Dataset records:
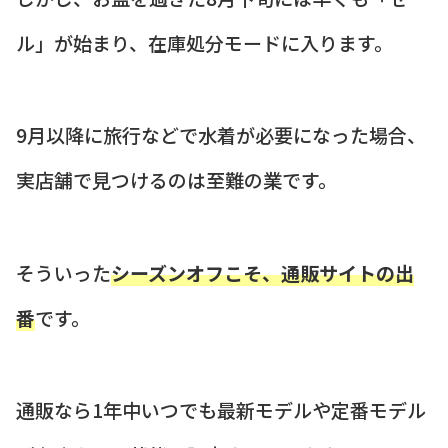
ル」が始まり、在庫処分モードに入ります。
9月以降に旅行などで水着が必要になった場合、
実店舗で見つけるのは至難の業です。
そういった
シーズンオフこそ、通販サイトの出
番
です。
通販なら1年中いつでも最新モデルや定番モデル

Activity: Set down the material exactly, every line of it, except for the pictures.

Answer for this exercise:
ル」が始まり、在庫処分モードに入ります。
9月以降に旅行などで水着が必要になった場合、
実店舗で見つけるのは至難の業です。
そういった
シーズンオフこそ、通販サイトの出
番
です。
通販なら1年中いつでも最新モデルや定番モデル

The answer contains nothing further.